[[ MATERIAL FOR THIS EXERCISE, beginning ]]
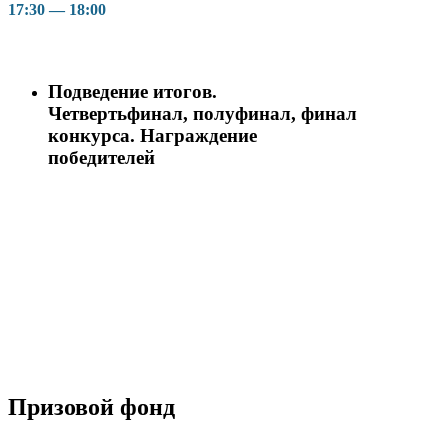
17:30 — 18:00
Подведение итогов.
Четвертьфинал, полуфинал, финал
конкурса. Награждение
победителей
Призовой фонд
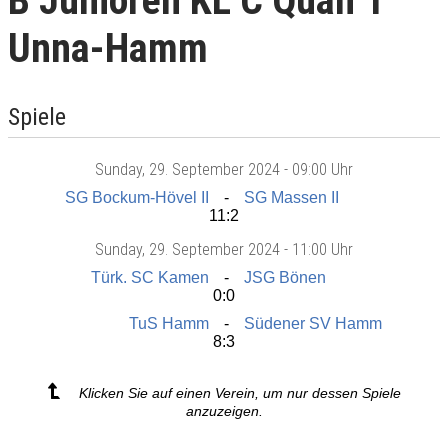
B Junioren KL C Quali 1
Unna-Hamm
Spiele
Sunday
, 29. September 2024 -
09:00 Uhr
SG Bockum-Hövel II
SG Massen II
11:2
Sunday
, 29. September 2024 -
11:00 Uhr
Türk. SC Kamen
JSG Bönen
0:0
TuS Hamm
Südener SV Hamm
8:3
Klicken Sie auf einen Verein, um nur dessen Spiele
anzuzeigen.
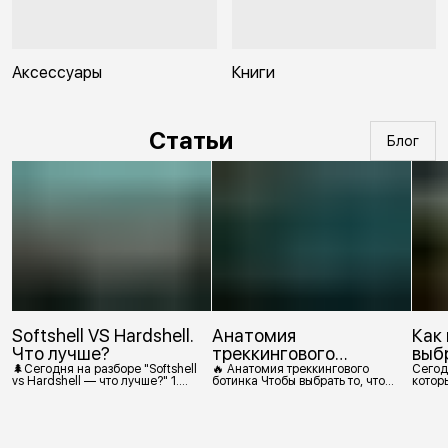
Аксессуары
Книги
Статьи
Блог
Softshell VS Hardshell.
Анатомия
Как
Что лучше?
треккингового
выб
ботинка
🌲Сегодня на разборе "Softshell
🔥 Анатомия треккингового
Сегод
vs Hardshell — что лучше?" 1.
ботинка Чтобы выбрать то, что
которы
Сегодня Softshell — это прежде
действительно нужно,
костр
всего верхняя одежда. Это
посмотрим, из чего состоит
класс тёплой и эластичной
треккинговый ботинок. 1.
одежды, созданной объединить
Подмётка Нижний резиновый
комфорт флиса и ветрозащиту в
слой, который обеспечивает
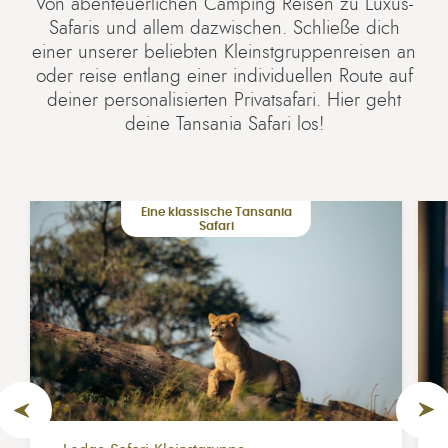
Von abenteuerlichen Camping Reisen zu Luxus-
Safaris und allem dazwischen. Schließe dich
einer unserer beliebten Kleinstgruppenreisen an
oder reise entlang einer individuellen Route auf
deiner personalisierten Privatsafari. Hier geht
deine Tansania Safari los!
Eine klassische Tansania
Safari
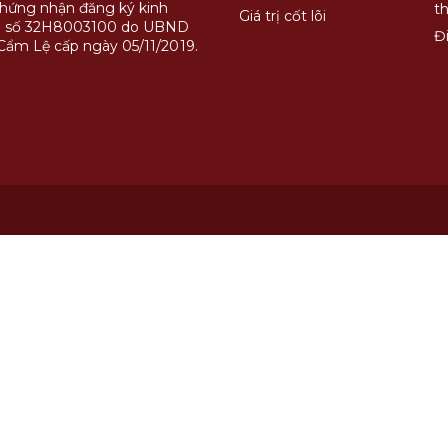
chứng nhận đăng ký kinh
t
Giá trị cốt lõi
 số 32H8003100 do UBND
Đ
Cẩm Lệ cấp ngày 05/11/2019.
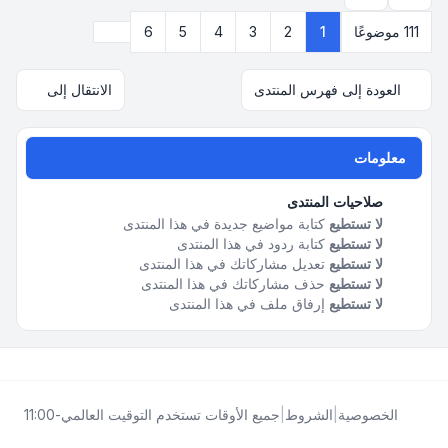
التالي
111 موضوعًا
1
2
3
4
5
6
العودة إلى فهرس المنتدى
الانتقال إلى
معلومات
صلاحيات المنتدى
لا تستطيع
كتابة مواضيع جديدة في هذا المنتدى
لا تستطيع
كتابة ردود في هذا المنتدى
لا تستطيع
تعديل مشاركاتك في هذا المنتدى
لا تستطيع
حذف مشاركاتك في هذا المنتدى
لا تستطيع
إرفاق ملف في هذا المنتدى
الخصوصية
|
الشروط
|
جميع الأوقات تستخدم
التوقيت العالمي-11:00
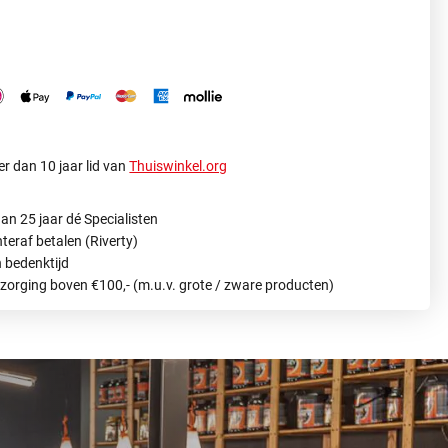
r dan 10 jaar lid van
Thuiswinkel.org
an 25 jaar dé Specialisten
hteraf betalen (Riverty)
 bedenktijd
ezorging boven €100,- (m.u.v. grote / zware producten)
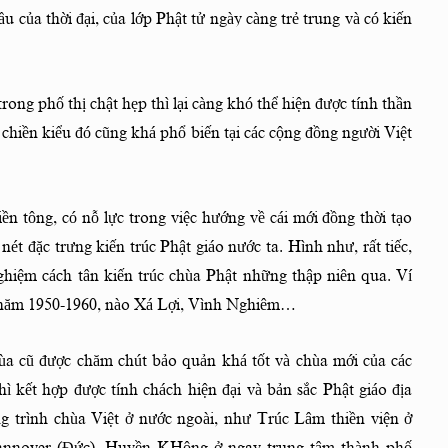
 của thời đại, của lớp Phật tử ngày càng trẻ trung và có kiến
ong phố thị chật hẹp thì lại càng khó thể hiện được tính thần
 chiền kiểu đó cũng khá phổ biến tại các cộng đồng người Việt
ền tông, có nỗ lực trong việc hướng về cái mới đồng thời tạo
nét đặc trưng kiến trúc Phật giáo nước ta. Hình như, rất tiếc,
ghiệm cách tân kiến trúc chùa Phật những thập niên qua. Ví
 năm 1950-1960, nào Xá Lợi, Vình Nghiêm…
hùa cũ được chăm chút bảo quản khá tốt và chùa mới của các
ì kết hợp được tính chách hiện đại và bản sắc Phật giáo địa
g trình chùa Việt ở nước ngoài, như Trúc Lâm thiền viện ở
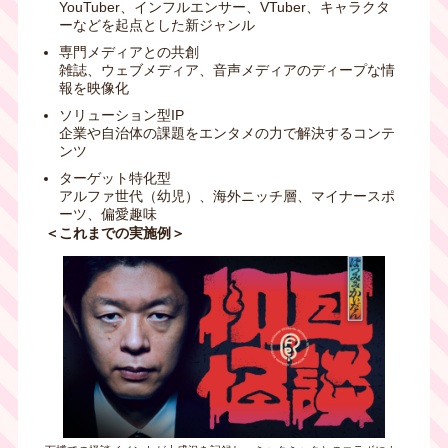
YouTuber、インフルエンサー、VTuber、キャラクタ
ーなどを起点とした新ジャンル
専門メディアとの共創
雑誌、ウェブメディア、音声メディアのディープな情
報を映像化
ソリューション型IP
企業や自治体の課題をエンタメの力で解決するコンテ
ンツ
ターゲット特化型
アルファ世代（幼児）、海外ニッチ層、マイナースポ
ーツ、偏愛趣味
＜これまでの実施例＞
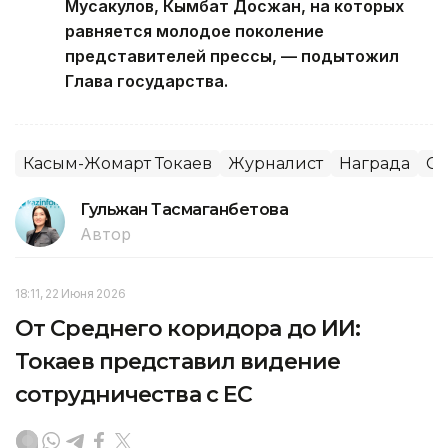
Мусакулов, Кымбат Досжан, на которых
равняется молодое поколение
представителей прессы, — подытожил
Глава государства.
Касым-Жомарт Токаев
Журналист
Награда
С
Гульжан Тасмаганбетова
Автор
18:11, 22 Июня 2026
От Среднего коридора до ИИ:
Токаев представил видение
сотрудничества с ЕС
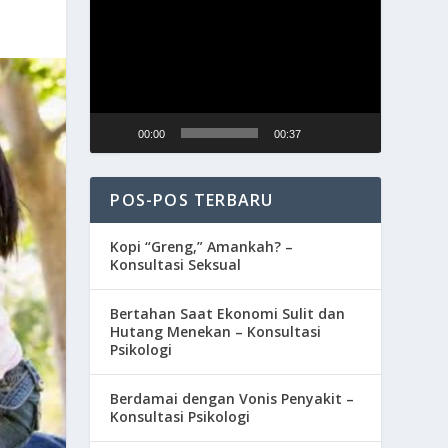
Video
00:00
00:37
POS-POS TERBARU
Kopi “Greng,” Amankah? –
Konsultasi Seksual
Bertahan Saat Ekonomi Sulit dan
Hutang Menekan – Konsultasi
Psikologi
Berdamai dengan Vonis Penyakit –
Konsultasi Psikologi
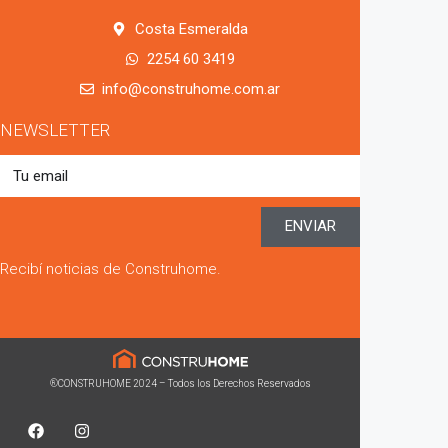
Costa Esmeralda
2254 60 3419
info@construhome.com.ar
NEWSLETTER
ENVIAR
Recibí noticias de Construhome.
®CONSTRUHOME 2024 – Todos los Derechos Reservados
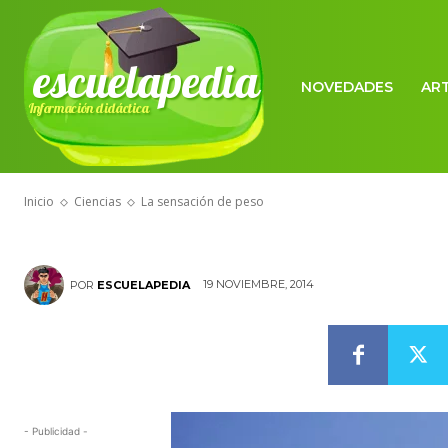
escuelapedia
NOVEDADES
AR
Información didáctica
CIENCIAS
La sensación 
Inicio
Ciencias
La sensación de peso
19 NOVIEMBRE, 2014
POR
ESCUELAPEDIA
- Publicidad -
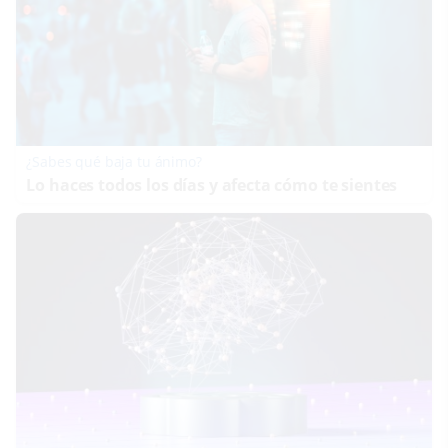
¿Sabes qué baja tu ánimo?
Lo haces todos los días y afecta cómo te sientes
[[ MATERIAL FOR THIS EXERCISE, end ]]
Whenever the string "ботинка" shows up in a line of the records, copy that line.

ботинка
ботинка Чтобы выбрать то, что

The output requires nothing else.